Past Exhibition – 26-27 July 2013
An edited version of an imaginary archive, ÆTHER is a photographic installation centred around two dramatic black and white prints of uncertain origin, reminiscent of aerial views of the arctic, or perhaps the surface of some unknown world. Also included are lightboxes with printed texts, aerial views of cities printed on stone slabs, and other presentations of images.
In common with other archives, ÆTHER also functions as a repostitory of ideas – nature and history, time and memory, journeys and landscapes all feature, offering multiple possible alignments of facts and impressions.

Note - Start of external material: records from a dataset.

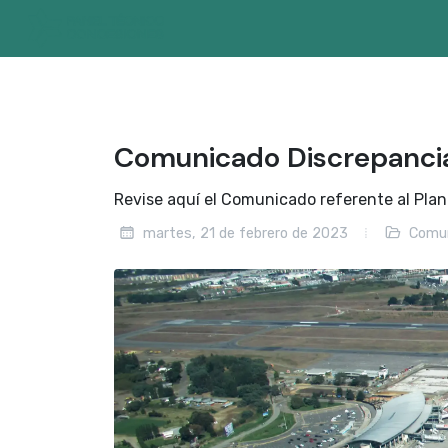
Comunicado Discrepanci
Revise aquí el Comunicado referente al Plan
martes, 21 de febrero de 2023
Comun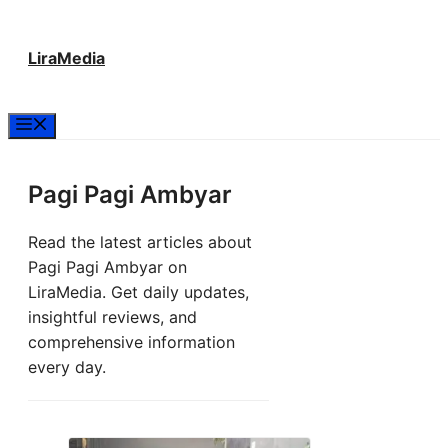
Langsung
LiraMedia
ke
isi
Menu
Pagi Pagi Ambyar
Read the latest articles about
Pagi Pagi Ambyar on
LiraMedia. Get daily updates,
insightful reviews, and
comprehensive information
every day.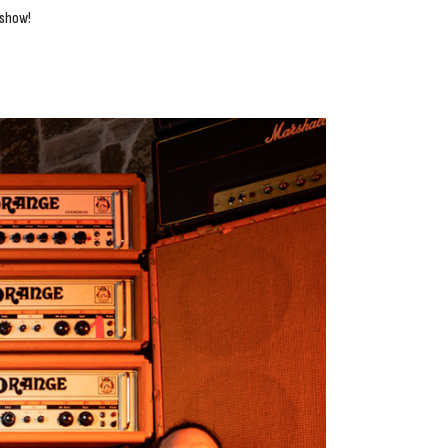
 show!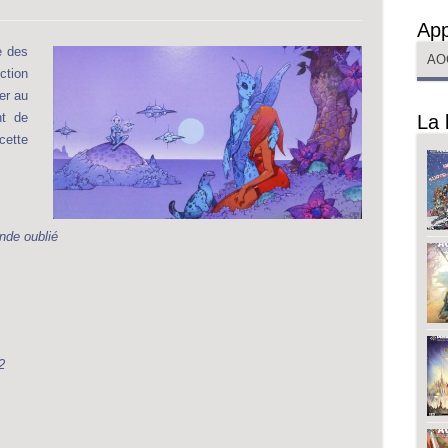
App
e des
AO
ction
er au
nt de
La 
cette
nde oubli
é
2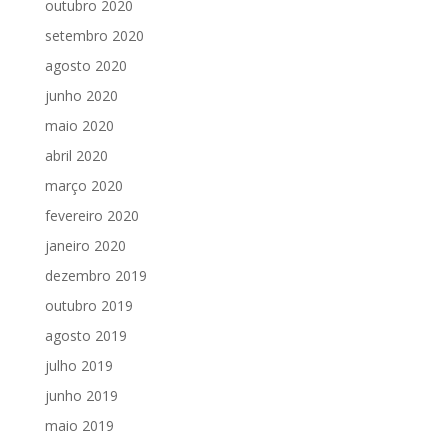
outubro 2020
setembro 2020
agosto 2020
junho 2020
maio 2020
abril 2020
março 2020
fevereiro 2020
janeiro 2020
dezembro 2019
outubro 2019
agosto 2019
julho 2019
junho 2019
maio 2019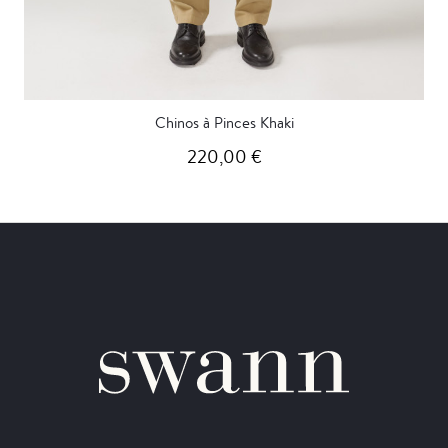
Chinos à Pinces Khaki
220,00 €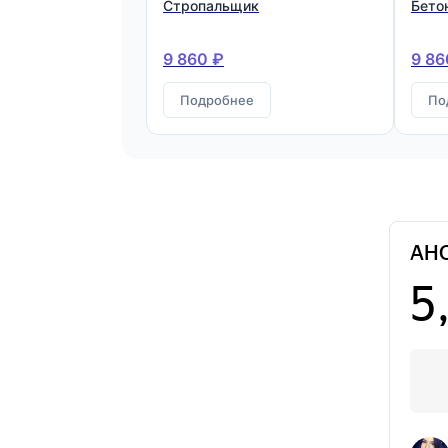
Стропальщик
Бето
9 860 ₽
9 86
Подробнее
По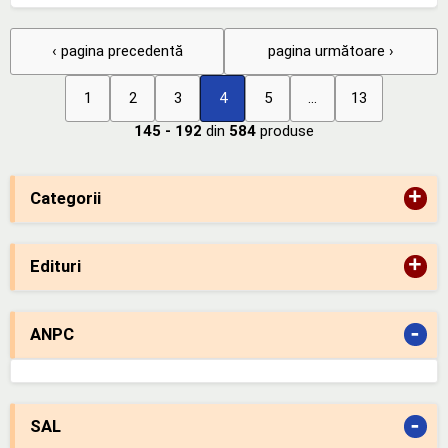
‹ pagina precedentă
pagina următoare ›
1
2
3
4
5
...
13
145 - 192
din
584
produse
+
Categorii
+
Edituri
-
ANPC
-
SAL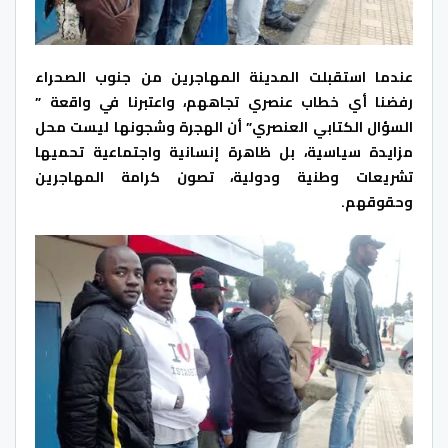
عندما استقبلت المدينة المهاجرين من جنوب الصحراء
رفضنا أي خطاب عنصري تجاههم، واعتبرنا في واقعة ”
السؤال الكتابي العنصري” أن الهجرة وشجونها ليست محل
مزايدة سياسية، بل ظاهرة إنسانية واجتماعية تحميها
تشريعات وطنية ودولية، تصون كرامة المهاجرين
وحقوقهم.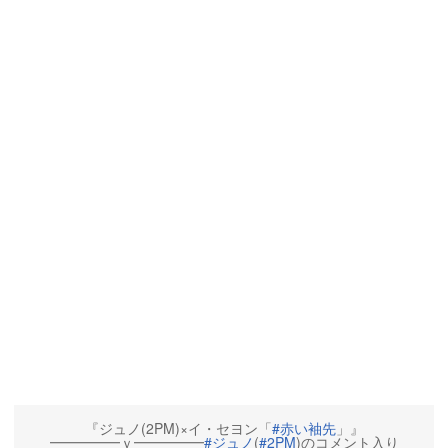
『ジュノ(2PM)×イ・セヨン「
#赤い袖先
」』
━━━━━ｖ━━━━━
#ジュノ
(
#2PM
)のコメント入り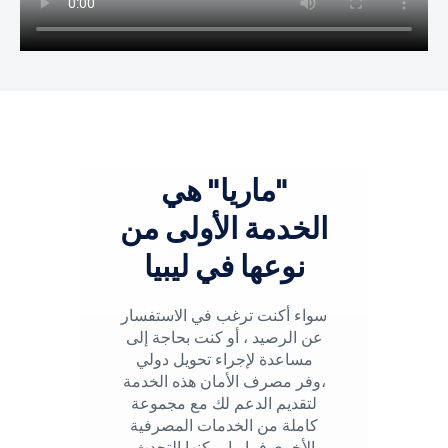
"ماريا" هي
الخدمة الأولى من
نوعها في ليبيا
سواء أكنت ترغب في الاستفسار
عن الرصيد ، أو كنت بحاجة إلى
مساعدة لإجراء تحويل دولي
،وفر مصرف الأمان هذه الخدمة
لتقديم الدعم لك مع مجموعة
كاملة من الخدمات المصرفية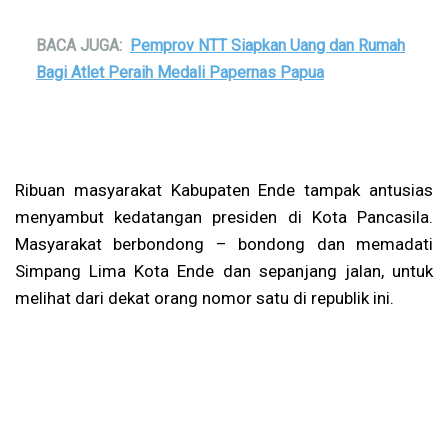
BACA JUGA:
Pemprov NTT Siapkan Uang dan Rumah
Bagi Atlet Peraih Medali Papernas Papua
Ribuan masyarakat Kabupaten Ende tampak antusias
menyambut kedatangan presiden di Kota Pancasila.
Masyarakat berbondong – bondong dan memadati
Simpang Lima Kota Ende dan sepanjang jalan, untuk
melihat dari dekat orang nomor satu di republik ini.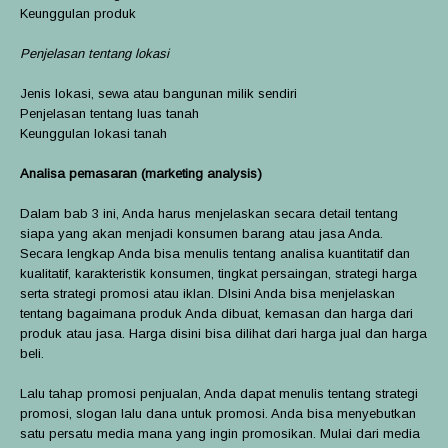
Keunggulan produk
Penjelasan tentang lokasi
Jenis lokasi, sewa atau bangunan milik sendiri
Penjelasan tentang luas tanah
Keunggulan lokasi tanah
Analisa pemasaran (marketing analysis)
Dalam bab 3 ini, Anda harus menjelaskan secara detail tentang
siapa yang akan menjadi konsumen barang atau jasa Anda.
Secara lengkap Anda bisa menulis tentang analisa kuantitatif dan
kualitatif, karakteristik konsumen, tingkat persaingan, strategi harga
serta strategi promosi atau iklan. DIsini Anda bisa menjelaskan
tentang bagaimana produk Anda dibuat, kemasan dan harga dari
produk atau jasa. Harga disini bisa dilihat dari harga jual dan harga
beli.
Lalu tahap promosi penjualan, Anda dapat menulis tentang strategi
promosi, slogan lalu dana untuk promosi. Anda bisa menyebutkan
satu persatu media mana yang ingin promosikan. Mulai dari media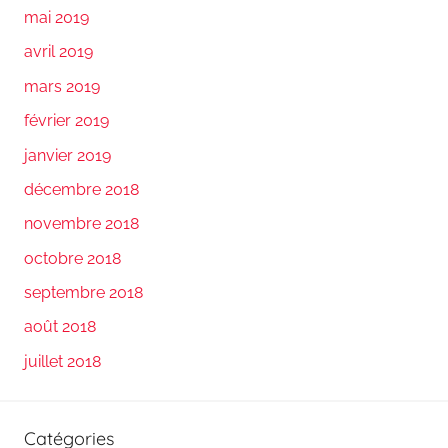
mai 2019
avril 2019
mars 2019
février 2019
janvier 2019
décembre 2018
novembre 2018
octobre 2018
septembre 2018
août 2018
juillet 2018
Catégories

The act of constructing meaning and history from archives and recollections of the past has compelling parallels in the creation of our own identities; both attempt to shape memories and ideas into enduring entities which, despite our best efforts, we know to be continually slipping through our fingers.

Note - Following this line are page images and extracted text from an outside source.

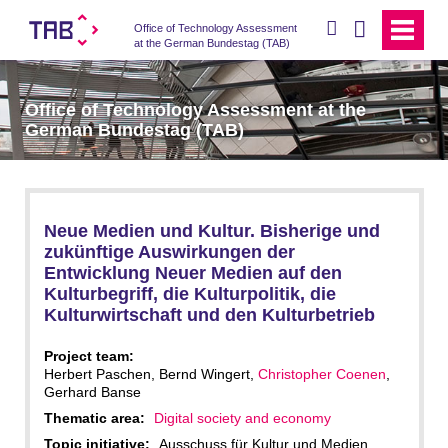
search
Office of Technology Assessment
at the German Bundestag (TAB)
Office of Technology Assessment at the
German Bundestag (TAB)
Neue Medien und Kultur. Bisherige und
zukünftige Auswirkungen der
Entwicklung Neuer Medien auf den
Kulturbegriff, die Kulturpolitik, die
Kulturwirtschaft und den Kulturbetrieb
Project team:
Herbert Paschen, Bernd Wingert,
Christopher Coenen
,
Gerhard Banse
Thematic area:
Digital society and economy
Topic initiative:
Ausschuss für Kultur und Medien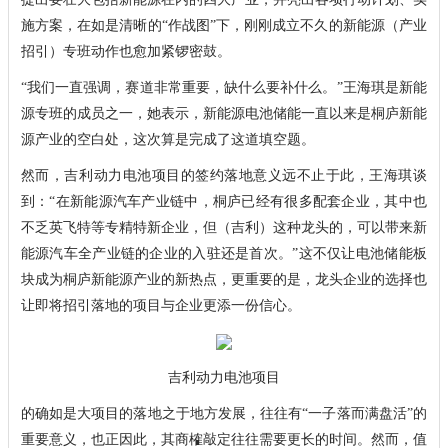
施方案，在如是清晰的“作战图”下，刚刚成立不久的新能源（产业
招引）专班动作也愈加紧锣密鼓。
“我们一直强调，赛道非常重要，缺什么要补什么。”王海琪是新能
源专班的成员之一，她表示，新能源电池储能一直以来是桐庐新能
源产业的空白处，这次算是完成了这道填空题。
然而，吉利动力电池项目的签约落地意义远不止于此，王海琪谈
到：“在新能源汽车产业链中，桐庐已经有很多配套企业，其中也
不乏英飞特等专精特新企业，但（吉利）这种龙头的，可以带来新
能源汽车全产业链的企业的入驻还是首次。”这不仅让电池储能板
块成为桐庐新能源产业的新热点，更重要的是，龙头企业的选择也
让即将招引落地的项目与企业更添一份信心。
吉利动力电池项目
的确如是大项目的落地之于地方发展，往往有“一子落而满盘活”的
重要意义，也正因此，其商榷敲定往往需要更长的时间。然而，值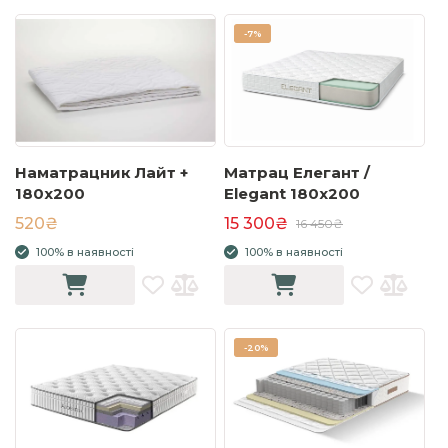
-
7%
Наматрацник Лайт +
Матрац Елегант /
180x200
Elegant 180x200
520₴
15 300₴
16 450₴
100% в наявності
100% в наявності
-
20%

“Our concern with history, so Hilary’s thesis ran, is a concern with pre-formed images already imprinted on our brains, images at which we keep staring while the truth lies elsewhere, away from it all, somewhere as yet undiscovered.”
Austerlitz W.G. Sebald
“…each clump of symbols is a brief, urgent message – describing a situation, a scene. There isn’t any particular relationship between all the messages, except that the author has chosen them carefully, so that when seen all at once, they produce an image of life that is beautiful and surprising and deep…What we love in our books are the depths of so many marvelous moments seen all at one time.”